Professores não desistem

Se, na Educação, o Governo optou por inexistir, compete aos professores retirá-lo do canto em que se acomodou.

O Governo parece ter desistido dos professores. Conhece os problemas, contudo, não abre linhas de diálogo nem assume compromissos com vista a encontrar soluções. Optou pelo silêncio: não reúne, não responde, não dialoga, não apresenta propostas e não se disponibiliza para debater as que lhe são apresentadas. Não por falta de tempo, mas por estratégia. Espera que os professores desistam por cansaço, desânimo e descrença, mas avalia mal, pois ninguém desiste do que é seu ou tem direito.

Os problemas que afetam os professores repercutem-se no exercício da profissão e na sua vida pessoal.

É o tempo de serviço não contado que rouba salário e reduz a futura aposentação, o bloqueamento de muitos a meio da carreira e as injustas ultrapassagens que também são ilegais; é o envelhecimento para o qual não faltam chamadas de atenção, com o Governo a dizer-se preocupado, mas a nada fazer para o travar e reverter; os horários de trabalho que continuam feridos de abusos e ilegalidades, com os professores a verem sua vida pessoal invadida por um sobretrabalho que provoca forte desgaste e situações, já graves, de burnout; a precariedade que se arrasta, com os contratados a verem negados direitos fundamentais como o de uma plena proteção social.

Mas é, também, a violência sobre professores que não merece condenação clara, a gestão que os afasta dos níveis de decisão, o amianto que não é removido, a municipalização que é adiada um ano para ver se pega e tantos outros problemas que se vão arrastando sem solução à vista, apesar das preocupações, dos apelos e das propostas que têm chegado ao Ministério da Educação.

Apesar de tudo isto, os professores não perderam – e não devem perder – o elevado grau de profissionalismo que os compromete com os alunos e leva à obtenção de resultados muito positivos. O Governo apropria-se deles, é certo, com autoelogios e promoção internacional.
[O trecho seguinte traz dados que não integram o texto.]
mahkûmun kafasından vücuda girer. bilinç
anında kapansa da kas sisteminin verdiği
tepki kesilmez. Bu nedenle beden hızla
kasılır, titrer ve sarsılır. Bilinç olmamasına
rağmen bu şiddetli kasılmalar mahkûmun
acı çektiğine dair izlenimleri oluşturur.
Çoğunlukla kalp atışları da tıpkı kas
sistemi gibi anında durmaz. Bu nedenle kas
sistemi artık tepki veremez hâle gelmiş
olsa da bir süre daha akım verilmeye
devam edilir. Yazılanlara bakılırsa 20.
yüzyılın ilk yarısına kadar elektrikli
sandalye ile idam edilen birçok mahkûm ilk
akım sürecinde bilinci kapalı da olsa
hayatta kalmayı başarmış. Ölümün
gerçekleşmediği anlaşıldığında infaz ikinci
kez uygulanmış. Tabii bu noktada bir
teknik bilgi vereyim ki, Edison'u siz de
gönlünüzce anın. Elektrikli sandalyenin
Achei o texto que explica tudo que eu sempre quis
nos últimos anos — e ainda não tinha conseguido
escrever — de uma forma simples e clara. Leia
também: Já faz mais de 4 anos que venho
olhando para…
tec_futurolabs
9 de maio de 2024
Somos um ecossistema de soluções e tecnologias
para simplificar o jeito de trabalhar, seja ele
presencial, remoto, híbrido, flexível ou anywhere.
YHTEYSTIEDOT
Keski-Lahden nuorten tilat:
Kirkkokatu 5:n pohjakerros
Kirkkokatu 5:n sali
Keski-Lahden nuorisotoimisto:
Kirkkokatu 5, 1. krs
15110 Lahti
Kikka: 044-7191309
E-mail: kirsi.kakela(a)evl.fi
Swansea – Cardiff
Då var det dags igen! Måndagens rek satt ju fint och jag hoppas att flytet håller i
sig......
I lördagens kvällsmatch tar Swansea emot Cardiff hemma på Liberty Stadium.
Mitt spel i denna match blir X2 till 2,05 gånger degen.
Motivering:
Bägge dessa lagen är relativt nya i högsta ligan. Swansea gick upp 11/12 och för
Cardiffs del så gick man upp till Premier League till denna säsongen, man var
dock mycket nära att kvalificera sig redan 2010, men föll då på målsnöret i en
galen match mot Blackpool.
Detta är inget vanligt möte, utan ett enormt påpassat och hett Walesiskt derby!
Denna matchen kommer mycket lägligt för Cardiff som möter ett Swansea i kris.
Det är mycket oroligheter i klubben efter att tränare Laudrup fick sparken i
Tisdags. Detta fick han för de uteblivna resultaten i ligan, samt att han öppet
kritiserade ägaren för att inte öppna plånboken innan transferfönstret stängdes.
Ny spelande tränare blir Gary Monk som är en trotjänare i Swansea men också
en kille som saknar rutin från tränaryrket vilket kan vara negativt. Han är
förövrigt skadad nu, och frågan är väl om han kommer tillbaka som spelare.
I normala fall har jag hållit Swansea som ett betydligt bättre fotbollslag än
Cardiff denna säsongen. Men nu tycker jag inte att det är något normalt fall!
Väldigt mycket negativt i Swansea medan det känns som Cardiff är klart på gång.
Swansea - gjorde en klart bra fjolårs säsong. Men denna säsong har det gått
Habituados que já estão a ser esquecidos, para os professores o importante é saber que os obtiveram, sendo isso que os faz aguentar, ajudando-os a renovar o seu brio profissional e enchendo-os de orgulho.

No Dia Mundial do Professor, UNESCO, Organização Internacional do Trabalho, UNICEF, PNUD e Internacional da Educação​ divulgaram mensagem conjunta afirmando que se torna “difícil atrair e reter talentos naquela que é uma profissão mal paga e subvalorizada”, pelo que “os governos têm de melhorar o emprego e as condições de trabalho”. Instaram “os governos a fazerem do ensino uma profissão de primeira escolha para os jovens”. Assenta que nem uma luva a um Governo que finge não ver milhares de jovens docentes a abandonar a profissão, pouco jovens a escolherem-na quando chegam ao ensino superior e, nas escolas, a falta de professores já a fazer-se sentir.
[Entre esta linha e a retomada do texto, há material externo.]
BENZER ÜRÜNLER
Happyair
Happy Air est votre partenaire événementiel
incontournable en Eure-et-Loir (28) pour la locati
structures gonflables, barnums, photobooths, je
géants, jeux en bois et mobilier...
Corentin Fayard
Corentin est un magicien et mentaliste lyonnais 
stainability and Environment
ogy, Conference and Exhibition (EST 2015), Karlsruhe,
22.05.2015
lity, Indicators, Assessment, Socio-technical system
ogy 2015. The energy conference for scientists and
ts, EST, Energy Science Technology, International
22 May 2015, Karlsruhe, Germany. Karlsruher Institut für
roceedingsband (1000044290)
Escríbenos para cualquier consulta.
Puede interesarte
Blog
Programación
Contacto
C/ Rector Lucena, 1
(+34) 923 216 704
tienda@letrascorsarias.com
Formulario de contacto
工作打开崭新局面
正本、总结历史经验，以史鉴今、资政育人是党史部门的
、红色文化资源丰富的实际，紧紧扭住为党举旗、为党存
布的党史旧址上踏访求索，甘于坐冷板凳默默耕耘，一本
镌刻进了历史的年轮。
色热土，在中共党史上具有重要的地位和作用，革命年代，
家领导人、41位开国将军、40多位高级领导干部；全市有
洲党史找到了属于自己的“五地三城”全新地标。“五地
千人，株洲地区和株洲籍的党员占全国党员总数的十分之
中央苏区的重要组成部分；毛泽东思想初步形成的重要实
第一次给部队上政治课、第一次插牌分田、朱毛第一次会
Se, na Educação, o Governo optou por inexistir, compete aos professores retirá-lo do canto em que se acomodou. O Governo não pode continuar a esconder-se dos professores. É sua obrigação dar resposta aos problemas, negociando soluções com as organizações sindicais. Se não o faz – e o ministro considera que insistir na necessidade de soluções para os principais problemas é optar por becos sem saída –, não há alternativa que não passe por recolocar a luta em níveis elevados e clamar, ainda mais alto, respeito pelos direitos e consideração pela nobre missão de ensinar.

Pouco depois da tomada de posse, um dos membros da equipa do ME dirigiu-se à Fenprof escrevendo: “Esperamos poder contar com a Federação Nacional dos Professores para, no âmbito de uma relação de diálogo democrático e interinstitucional, darmos resposta adequada às exigências atuais e crescentes do setor da Educação.” Confirmando que o problema não é esse, os professores ainda aguardam uma primeira reunião negocial, quatro meses depois de terem tomado posse.